## [Records shown]
━━━━━━━━━━━━━━━━━━━━━━━━━━━━━━

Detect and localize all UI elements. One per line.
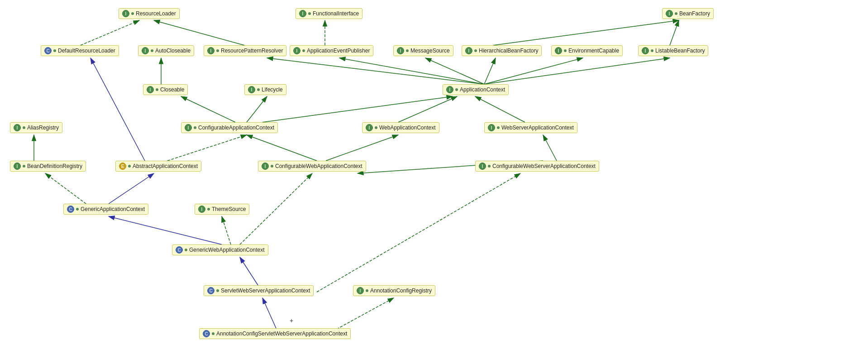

━━━━━━━━━━━━━━━━━━━━━━━━━━━━━━

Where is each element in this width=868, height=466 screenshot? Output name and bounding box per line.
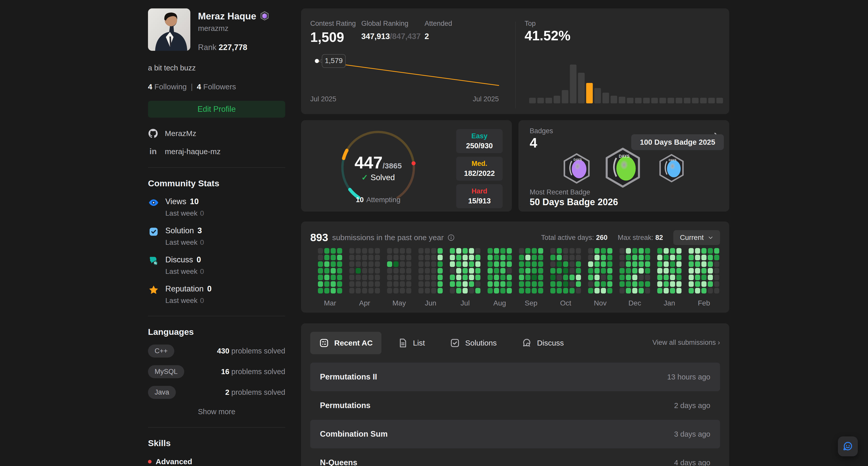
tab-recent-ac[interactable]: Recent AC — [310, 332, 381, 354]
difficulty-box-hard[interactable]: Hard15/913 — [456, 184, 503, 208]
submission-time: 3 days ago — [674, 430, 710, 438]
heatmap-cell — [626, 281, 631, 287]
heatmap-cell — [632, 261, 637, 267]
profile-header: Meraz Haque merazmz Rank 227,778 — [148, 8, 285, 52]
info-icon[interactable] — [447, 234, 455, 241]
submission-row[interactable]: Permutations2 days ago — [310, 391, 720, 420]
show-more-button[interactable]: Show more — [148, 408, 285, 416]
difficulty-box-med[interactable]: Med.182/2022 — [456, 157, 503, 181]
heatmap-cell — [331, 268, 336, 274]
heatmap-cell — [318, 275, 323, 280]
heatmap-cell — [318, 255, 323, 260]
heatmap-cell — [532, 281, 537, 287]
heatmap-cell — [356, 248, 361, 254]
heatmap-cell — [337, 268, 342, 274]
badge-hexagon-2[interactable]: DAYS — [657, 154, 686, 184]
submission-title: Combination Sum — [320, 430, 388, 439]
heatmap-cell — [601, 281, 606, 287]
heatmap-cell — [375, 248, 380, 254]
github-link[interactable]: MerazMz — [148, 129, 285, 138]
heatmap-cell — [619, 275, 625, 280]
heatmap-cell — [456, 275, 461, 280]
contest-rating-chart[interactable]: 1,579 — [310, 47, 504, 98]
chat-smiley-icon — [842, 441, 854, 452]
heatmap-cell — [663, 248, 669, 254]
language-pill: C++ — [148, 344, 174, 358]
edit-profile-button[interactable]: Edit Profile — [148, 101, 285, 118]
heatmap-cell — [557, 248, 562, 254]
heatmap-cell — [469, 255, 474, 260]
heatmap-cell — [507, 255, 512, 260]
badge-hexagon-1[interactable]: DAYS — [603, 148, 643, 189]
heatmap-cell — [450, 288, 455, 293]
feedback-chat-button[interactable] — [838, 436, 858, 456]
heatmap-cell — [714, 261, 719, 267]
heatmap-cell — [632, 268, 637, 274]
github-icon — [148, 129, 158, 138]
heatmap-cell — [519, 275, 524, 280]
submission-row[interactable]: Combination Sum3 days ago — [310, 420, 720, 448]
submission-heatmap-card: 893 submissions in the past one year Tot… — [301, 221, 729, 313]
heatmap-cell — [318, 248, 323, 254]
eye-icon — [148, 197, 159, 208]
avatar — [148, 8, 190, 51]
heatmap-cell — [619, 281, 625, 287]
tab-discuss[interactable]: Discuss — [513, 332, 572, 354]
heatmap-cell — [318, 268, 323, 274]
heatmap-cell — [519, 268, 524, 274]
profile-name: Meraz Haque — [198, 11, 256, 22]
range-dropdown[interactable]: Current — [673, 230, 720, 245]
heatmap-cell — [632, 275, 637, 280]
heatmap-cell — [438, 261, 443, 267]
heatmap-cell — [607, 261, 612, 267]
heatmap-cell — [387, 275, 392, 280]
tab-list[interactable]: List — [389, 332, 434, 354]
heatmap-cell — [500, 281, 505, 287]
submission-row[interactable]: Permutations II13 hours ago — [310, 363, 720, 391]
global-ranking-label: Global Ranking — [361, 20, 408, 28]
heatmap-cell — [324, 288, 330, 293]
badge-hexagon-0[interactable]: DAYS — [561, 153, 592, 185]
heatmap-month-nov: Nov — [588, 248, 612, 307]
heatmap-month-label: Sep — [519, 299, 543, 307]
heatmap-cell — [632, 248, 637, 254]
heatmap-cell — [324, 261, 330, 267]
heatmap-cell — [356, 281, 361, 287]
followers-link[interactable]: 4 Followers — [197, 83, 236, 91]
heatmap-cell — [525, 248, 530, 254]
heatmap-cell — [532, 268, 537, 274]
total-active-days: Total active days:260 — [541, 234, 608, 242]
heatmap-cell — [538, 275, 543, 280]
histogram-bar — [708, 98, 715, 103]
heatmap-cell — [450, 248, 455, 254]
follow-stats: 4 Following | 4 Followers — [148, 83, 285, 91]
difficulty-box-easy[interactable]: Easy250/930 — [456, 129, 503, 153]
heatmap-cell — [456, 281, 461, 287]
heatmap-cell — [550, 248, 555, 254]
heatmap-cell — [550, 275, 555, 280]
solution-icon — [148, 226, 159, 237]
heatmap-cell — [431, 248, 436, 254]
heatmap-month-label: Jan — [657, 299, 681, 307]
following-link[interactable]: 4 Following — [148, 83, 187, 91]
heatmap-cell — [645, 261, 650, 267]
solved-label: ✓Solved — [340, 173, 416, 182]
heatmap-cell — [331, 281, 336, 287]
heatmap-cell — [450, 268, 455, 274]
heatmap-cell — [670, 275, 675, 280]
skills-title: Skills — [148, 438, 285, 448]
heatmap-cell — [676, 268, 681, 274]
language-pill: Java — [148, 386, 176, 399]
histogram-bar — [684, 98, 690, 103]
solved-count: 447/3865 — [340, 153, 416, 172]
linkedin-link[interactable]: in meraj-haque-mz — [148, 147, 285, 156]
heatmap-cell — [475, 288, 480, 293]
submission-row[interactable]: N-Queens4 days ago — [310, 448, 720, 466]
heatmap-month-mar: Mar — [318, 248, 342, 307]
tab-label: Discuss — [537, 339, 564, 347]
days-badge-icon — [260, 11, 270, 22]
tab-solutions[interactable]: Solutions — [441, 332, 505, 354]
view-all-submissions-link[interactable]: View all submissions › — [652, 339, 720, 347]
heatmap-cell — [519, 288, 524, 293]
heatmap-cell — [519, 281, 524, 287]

━━━━━━━━━━━━━━━━━━━━━━━━━━━━━━

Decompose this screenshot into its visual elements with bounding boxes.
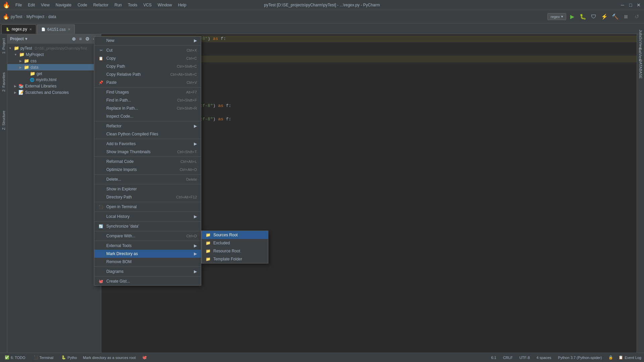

━━━━━━━━━━━━━━━━━━━━━━━━━━━━━━

## [The problem]
Wherever the string "elements" appears in a line above, copy that line.

## [Response]
Detect and localize all UI elements. One per line.
Decompose this screenshot into its visual elements with bounding boxes.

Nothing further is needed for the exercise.